§ Exercise prompt
Look through the lines below and extract each one that contains "Drees".

━━━━━ Supplied entries

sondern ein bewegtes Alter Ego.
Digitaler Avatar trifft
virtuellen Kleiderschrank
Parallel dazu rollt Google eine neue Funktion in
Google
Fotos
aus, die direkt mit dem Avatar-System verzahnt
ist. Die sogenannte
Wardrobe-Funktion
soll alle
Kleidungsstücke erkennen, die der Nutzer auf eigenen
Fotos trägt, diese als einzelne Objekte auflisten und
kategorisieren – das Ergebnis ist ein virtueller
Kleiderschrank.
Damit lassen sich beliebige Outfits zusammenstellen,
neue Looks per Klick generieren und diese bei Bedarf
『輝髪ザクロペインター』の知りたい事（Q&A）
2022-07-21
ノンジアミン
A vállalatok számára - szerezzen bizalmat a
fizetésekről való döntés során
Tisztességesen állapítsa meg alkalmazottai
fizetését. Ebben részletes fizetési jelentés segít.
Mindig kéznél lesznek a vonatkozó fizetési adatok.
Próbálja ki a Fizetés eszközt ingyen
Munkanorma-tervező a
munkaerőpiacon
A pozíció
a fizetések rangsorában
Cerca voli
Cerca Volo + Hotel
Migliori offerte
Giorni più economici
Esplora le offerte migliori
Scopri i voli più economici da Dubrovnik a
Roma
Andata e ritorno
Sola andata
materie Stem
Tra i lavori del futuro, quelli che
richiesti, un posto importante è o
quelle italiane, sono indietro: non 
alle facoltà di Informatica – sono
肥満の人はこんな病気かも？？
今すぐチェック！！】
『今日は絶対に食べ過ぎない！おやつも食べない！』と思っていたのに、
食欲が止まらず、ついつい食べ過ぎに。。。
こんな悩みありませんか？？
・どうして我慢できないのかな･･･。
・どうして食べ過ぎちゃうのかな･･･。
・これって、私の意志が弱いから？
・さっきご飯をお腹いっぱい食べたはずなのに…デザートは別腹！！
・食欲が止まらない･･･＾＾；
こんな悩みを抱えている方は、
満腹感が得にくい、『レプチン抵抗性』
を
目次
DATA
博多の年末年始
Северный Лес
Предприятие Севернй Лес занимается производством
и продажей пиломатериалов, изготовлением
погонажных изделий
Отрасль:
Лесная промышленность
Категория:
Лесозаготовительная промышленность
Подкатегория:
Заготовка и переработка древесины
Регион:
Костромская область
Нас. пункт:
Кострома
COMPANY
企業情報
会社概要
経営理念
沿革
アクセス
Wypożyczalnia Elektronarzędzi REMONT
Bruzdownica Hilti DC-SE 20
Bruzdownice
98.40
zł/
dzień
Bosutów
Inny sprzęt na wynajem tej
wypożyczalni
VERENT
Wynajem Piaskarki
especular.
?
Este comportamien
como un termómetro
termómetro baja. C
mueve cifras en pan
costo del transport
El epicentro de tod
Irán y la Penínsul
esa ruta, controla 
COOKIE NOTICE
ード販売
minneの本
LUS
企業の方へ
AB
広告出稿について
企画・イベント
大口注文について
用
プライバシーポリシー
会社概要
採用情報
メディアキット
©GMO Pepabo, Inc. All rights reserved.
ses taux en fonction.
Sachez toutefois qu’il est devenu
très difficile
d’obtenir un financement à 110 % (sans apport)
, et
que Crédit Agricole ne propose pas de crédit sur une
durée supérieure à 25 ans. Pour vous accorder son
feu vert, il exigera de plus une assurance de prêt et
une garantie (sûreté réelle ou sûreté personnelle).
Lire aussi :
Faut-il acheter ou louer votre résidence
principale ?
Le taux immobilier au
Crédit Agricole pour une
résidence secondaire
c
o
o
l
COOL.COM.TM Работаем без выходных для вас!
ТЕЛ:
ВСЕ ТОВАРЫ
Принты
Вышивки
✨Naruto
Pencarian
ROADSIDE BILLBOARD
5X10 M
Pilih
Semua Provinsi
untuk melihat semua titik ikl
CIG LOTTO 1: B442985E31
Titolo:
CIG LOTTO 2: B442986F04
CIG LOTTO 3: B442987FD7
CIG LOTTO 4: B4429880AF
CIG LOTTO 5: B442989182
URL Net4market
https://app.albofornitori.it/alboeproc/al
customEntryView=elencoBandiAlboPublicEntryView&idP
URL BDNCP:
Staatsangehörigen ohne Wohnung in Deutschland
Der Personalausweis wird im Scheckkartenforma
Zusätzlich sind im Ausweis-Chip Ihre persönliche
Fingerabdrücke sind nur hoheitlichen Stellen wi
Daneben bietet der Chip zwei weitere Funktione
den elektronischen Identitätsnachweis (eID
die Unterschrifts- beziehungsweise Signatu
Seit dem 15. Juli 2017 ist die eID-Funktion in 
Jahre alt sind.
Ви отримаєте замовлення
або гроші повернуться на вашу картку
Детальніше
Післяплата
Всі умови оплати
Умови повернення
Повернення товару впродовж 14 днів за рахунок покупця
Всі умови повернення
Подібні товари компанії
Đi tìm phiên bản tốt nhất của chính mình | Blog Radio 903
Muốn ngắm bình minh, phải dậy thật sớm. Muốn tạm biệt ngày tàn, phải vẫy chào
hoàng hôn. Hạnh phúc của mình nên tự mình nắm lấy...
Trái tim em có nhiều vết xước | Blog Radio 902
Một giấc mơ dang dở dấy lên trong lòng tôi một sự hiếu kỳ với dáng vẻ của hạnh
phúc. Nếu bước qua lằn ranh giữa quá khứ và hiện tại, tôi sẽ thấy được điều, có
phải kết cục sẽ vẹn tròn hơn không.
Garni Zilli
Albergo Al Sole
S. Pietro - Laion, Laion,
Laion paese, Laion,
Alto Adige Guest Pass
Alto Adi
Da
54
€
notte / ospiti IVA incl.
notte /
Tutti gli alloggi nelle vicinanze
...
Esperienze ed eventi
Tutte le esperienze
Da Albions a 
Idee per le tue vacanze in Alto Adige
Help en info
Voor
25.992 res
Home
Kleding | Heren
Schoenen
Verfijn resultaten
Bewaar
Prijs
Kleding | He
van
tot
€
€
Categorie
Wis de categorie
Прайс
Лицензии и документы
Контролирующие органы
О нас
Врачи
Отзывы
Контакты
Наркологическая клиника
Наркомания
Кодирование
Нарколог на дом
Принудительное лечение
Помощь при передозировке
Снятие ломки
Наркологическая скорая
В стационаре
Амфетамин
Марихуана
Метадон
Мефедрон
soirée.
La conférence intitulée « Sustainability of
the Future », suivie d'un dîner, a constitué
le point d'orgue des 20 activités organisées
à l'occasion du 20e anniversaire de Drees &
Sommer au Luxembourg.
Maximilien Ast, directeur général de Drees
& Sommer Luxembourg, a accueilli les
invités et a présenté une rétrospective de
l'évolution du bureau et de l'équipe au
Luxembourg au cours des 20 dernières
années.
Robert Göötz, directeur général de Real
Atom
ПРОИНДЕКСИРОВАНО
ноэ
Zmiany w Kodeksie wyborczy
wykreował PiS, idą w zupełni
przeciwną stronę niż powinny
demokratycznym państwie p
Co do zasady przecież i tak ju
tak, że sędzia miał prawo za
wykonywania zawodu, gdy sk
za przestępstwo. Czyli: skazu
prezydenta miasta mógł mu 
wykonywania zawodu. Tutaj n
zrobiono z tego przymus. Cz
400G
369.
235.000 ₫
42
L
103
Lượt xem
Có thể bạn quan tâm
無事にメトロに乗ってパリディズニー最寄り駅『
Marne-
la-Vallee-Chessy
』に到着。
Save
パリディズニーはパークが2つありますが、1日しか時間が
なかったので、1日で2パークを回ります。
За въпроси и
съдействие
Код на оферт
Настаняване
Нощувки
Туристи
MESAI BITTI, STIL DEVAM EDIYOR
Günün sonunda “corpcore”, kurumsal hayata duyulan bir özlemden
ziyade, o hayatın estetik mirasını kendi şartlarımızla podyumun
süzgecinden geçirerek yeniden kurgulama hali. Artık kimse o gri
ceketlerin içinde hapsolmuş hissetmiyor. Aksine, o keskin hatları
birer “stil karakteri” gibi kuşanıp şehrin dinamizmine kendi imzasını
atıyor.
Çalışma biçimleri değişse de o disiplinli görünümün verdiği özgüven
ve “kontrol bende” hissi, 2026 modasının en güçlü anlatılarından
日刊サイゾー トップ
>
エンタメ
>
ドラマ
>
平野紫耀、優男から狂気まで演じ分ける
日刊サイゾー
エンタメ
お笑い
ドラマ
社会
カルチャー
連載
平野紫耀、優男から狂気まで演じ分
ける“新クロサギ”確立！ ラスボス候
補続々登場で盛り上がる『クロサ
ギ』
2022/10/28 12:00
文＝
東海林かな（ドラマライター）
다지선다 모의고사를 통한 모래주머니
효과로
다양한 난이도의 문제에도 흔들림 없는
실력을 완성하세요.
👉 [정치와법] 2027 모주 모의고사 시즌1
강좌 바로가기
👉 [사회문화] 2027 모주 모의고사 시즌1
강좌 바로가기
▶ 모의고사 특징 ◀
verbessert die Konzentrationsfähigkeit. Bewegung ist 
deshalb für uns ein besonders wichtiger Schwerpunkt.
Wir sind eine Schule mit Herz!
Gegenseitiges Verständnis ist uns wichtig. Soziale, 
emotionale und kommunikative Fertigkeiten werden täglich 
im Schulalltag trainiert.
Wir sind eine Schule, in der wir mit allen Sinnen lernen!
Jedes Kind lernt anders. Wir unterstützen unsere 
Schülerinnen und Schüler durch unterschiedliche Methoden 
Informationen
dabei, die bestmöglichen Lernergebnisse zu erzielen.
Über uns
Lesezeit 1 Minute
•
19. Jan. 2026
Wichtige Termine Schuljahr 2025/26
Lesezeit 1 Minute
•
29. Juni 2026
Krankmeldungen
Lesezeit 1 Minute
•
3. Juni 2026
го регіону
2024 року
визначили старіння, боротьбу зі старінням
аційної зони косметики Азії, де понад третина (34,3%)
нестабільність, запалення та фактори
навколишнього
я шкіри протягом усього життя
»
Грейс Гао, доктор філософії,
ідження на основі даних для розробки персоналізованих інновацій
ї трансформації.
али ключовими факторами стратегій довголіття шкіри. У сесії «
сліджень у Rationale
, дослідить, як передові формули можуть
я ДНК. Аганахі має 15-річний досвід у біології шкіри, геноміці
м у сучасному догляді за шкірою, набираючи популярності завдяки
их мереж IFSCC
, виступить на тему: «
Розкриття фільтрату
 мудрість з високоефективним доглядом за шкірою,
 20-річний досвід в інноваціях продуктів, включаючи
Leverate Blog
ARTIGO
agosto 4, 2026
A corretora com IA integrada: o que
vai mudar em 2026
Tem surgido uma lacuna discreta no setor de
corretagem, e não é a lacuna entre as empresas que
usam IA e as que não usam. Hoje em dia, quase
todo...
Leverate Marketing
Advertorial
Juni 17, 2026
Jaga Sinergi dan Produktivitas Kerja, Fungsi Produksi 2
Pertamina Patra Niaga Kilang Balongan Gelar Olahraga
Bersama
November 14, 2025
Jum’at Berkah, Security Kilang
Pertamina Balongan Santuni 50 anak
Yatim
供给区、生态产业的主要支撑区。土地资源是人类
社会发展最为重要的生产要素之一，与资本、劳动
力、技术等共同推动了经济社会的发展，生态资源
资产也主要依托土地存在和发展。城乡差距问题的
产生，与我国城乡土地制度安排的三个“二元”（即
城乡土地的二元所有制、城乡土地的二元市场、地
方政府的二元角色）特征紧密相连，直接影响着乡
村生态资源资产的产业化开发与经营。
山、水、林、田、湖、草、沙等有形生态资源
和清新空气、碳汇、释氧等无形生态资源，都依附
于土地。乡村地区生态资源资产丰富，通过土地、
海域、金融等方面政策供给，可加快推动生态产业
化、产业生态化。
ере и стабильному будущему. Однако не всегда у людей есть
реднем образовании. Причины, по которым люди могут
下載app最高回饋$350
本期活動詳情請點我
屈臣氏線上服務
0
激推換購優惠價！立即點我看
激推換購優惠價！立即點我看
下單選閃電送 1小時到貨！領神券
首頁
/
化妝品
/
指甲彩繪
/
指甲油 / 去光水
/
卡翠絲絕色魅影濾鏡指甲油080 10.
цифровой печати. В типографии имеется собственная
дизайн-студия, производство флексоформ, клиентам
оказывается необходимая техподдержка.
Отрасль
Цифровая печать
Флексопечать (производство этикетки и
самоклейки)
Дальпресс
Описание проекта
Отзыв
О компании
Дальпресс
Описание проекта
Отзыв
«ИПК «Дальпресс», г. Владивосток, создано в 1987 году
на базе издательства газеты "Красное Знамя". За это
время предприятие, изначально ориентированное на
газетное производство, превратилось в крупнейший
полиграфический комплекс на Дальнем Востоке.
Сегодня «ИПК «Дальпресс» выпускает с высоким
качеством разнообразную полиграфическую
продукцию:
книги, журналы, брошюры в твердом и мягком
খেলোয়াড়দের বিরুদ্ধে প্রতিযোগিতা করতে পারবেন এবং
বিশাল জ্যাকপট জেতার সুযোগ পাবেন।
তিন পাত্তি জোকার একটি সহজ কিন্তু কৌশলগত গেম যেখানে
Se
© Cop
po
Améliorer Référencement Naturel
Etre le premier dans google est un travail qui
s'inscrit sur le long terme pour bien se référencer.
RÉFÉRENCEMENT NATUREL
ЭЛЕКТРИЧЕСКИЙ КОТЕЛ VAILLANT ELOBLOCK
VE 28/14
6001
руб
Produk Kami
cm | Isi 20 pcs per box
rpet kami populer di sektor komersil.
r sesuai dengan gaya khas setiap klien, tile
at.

━━━━━━━━━━

§ Written reply
à l'occasion du 20e anniversaire de Drees &
Maximilien Ast, directeur général de Drees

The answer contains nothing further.